Au même moment sa lampe perdit de son intensité n’éclairant qu’à quelques centimètres. Elle balaya rapidement et comprit que le rideau abritait tout simplement un lit et cette pièce devait être une cabine. Avant de ne plus avoir de lumière, et désireuse d’en savoir plus sur son trésor, elle s’assit sur le bord du lit et déballa avec précaution ce qui se révéla être ce qu’elle avait imaginé.

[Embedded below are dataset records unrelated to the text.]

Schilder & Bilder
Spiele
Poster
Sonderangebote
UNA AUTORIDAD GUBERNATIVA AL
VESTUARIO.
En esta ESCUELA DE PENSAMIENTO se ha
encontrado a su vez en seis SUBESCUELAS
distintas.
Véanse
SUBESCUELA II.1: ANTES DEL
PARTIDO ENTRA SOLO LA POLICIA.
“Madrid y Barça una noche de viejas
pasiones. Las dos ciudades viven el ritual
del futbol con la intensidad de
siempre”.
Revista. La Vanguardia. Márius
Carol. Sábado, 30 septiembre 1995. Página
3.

Un livre. Elle jeta le tissu derrière elle et commença à feuilleter les premières pages du livre. C’est avec tristesse qu’elle comprit qu’elle serait incapable de le lire. Mais de magnifiques dessins illustraient les textes écrits d’une main experte. Les signes écrits étaient d’une étonnante régularité. Et elle se chuchota :

- Qui a bien pu écrire cela ?

À ce moment-là, un bruissement à sa droite lui fit tourner la tête et une voix étouffée répondit :

- Plakmoyaaaaa !

Son sang se glaça et seul un petit cri étouffé de terreur parvint à sortir de bouche. Dans le faible faisceau de sa lampe se dressait devant elle une femme si grande qu’elle touchait le plafond et était penchée sur elle. Son visage blanc, à la peau desséchée, ne s’exprimait que par ses yeux vitreux profondément enfoncés dans leurs orbites, et ceux-ci la fixaient d’un regard accusateur. Sarah tremblait tellement que les pages du livre faisaient voler la poussière alentour. La fillette, incapable de soutenir ce regard, baissa le sien pour en définitive réaliser que la femme tendait une de ses mains pour récupérer son livre. Dans son dos une autre voix répéta :

- Plaaaak moya !

N’osant se retourner, Sarah souleva le livre et l’approcha de la main décharnée devant elle, mais alors qu’elle le soulevait, la poussière s’engouffra dans sa gorge et elle fut prise par une quinte de toux qui lui fit lâcher le précieux objet. Terrifiée par ce qui venait d’arriver, Sarah voulut ramasser le livre et alors qu’elle se penchait, elle vit une lame dans la seconde main de la femme. Incapable de se contrôler, elle eut un mouvement de recul et s’empêtra dans le rideau tombant à la renverse. Au même moment la femme se jeta sur elle, plantant la lame à côté de son visage. Et se lèvres se posèrent sur les siennes comme pour lui donner son dernier baiser avant de lui prendre la vie. Son cœur lui parut exploser dans sa poitrine, alors que quelque chose l’empêchait de respirer. Puis tout fut noir et silencieux.